I set the Makarov on the desk.
"Kol." Dmitri says it softly. The name he uses when he is worried, which is almost never.
I don't look at him. I'm looking at Alexei. At the cost of patience. The cost of giving a man time to come back on his own, of believing that forty thousand was an investment and not a down payment.
I was wrong. I was careful and strategic and measured, and I was wrong, and Sadie is gone.
"Get this cleaned up." I pick up my phone and dial.
"Lev. You're coming in. Now. Thirty minutes.
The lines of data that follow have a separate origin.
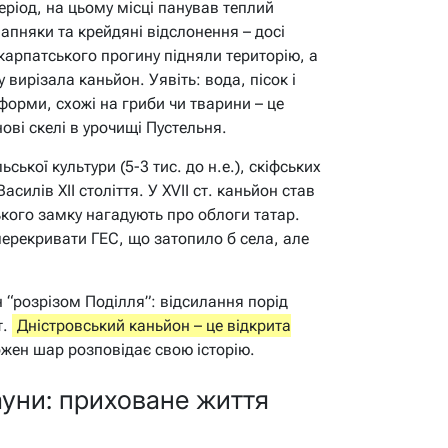
еріод, на цьому місці панував теплий
вапняки та крейдяні відслонення – досі
дкарпатського прогину підняли територію, а
вирізала каньйон. Уявіть: вода, пісок і
форми, схожі на гриби чи тварини – це
ві скелі в урочищі Пустельня.
ської культури (5-3 тис. до н.е.), скіфських
асилів XII століття. У XVII ст. каньйон став
кого замку нагадують про облоги татар.
 перекривати ГЕС, що затопило б села, але
 “розрізом Поділля”: відсилання порід
т.
Дністровський каньйон – це відкрита
кожен шар розповідає свою історію.
ауни: приховане життя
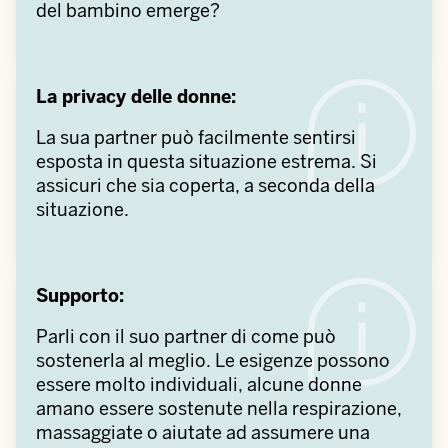
del bambino emerge?
La privacy delle donne:
La sua partner può facilmente sentirsi
esposta in questa situazione estrema. Si
assicuri che sia coperta, a seconda della
situazione.
Supporto:
Parli con il suo partner di come può
sostenerla al meglio. Le esigenze possono
essere molto individuali, alcune donne
amano essere sostenute nella respirazione,
massaggiate o aiutate ad assumere una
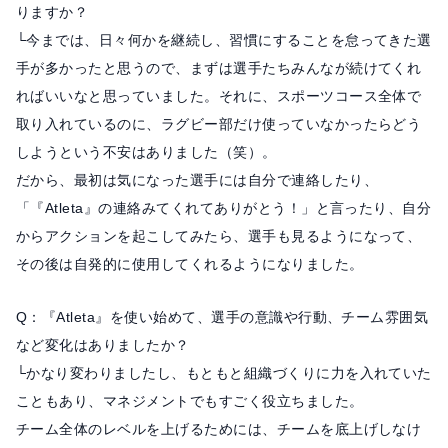
りますか？
└今までは、日々何かを継続し、習慣にすることを怠ってきた選
手が多かったと思うので、まずは選手たちみんなが続けてくれ
ればいいなと思っていました。それに、スポーツコース全体で
取り入れているのに、ラグビー部だけ使っていなかったらどう
しようという不安はありました（笑）。
だから、最初は気になった選手には自分で連絡したり、
「『Atleta』の連絡みてくれてありがとう！」と言ったり、自分
からアクションを起こしてみたら、選手も見るようになって、
その後は自発的に使用してくれるようになりました。
Q：『Atleta』を使い始めて、選手の意識や行動、チーム雰囲気
など変化はありましたか？
└かなり変わりましたし、もともと組織づくりに力を入れていた
こともあり、マネジメントでもすごく役立ちました。
チーム全体のレベルを上げるためには、チームを底上げしなけ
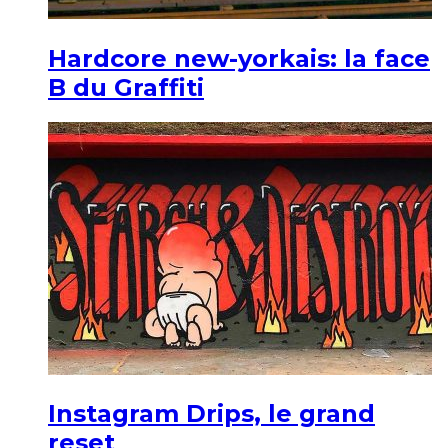
Hardcore new-yorkais: la face
B du Graffiti
Instagram Drips, le grand
reset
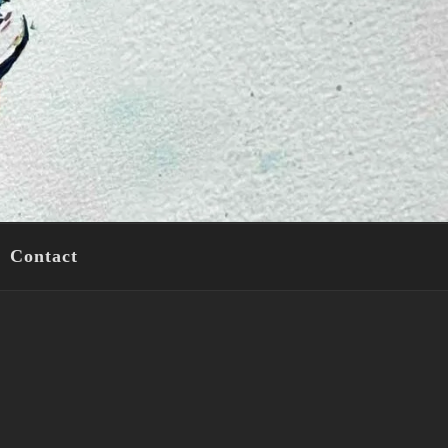
Contact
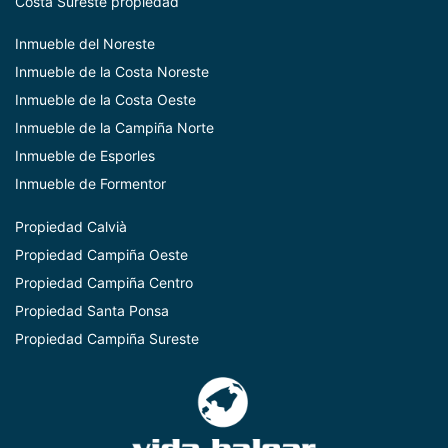
Costa Sureste propiedad
Inmueble del Noreste
Inmueble de la Costa Noreste
Inmueble de la Costa Oeste
Inmueble de la Campiña Norte
Inmueble de Esporles
Inmueble de Formentor
Propiedad Calvià
Propiedad Campiña Oeste
Propiedad Campiña Centro
Propiedad Santa Ponsa
Propiedad Campiña Sureste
You're going to tell me every car parked on that street this morning, every face in that alley, every second between the moment she stepped out of your car and the moment you drove away without watching her walk through the door. "
I hang up.
Dmitri's face is a mask. Discipline and loyalty and the bond between two men who have stood in enough rooms like this one. But I can see it behind his eyes. The question. The calibration.
"Don't," I say.
"I wasn't going to say anything."
"Good. Call Gregor. Call Yevgeny. Wake every man we have. Viktor's properties, his warehouses, his daughter's apartment, his lawyer's office, every address on file. I want men at all of them within the hour."
"And Viktor himself?"
"Viktor I’ll handle personally."
He nods once. Steps over the body on his way to the door. Starts dialing before he's cleared the threshold.
I stand alone in the study.
The blood is spreading across the floor, finding the grain of the hardwood, following it the way water follows a path of least resistance. It will stain. My father would have had the boards replaced. I'll have them replaced too, after.
After I bring her home.
I check the Makarov. Check my phone. No calls. No messages. Nothing from the clinic, the townhouse, the cameras.
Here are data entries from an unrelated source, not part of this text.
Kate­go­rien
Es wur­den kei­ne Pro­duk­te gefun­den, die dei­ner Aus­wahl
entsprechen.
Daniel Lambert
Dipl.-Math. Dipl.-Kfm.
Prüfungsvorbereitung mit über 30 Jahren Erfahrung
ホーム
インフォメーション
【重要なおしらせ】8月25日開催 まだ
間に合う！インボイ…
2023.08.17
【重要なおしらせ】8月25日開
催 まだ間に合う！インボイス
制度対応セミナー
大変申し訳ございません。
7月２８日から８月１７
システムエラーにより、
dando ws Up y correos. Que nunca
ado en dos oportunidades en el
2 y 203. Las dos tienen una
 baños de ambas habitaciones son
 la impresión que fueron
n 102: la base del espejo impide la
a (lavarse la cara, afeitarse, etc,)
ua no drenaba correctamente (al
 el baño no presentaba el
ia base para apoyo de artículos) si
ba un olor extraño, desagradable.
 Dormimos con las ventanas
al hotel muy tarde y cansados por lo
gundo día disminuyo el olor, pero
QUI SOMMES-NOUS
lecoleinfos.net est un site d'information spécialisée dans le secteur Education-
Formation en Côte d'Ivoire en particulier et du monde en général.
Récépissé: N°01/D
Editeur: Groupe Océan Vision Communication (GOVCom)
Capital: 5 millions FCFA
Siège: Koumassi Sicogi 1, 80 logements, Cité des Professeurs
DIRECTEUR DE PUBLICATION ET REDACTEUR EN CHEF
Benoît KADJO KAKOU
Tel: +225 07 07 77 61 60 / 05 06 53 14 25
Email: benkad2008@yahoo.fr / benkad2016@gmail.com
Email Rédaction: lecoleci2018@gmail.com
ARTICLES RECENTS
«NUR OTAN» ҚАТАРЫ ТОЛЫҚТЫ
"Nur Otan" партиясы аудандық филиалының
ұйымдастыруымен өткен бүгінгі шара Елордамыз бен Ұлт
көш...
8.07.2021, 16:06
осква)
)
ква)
She's been gone over an hour.
If they took her from the alley between the clinic and the laundromat, the van had a head start. Sixty minutes, maybe more. Seventy-mile radius. Two hundred warehouses. A thousand basements. More empty buildings than I can search in a day.
I don't need a day.
I need Viktor to make a call. A man who takes something doesn't take it to keep it. He takes it to trade it. Viktor will call me because the whole point of taking her is to make me answer, and the whole point of making me answer is to negotiate terms that put him in the chair.
My phone will ring. When it does, I will listen. I will note every word, every pause, every sound in the background that tells me where she is. I will be calm. I will be everything my father trained me to be.
And then I will go and get her back, and kill every man who touched her.
I walk out of the study and close the door behind me.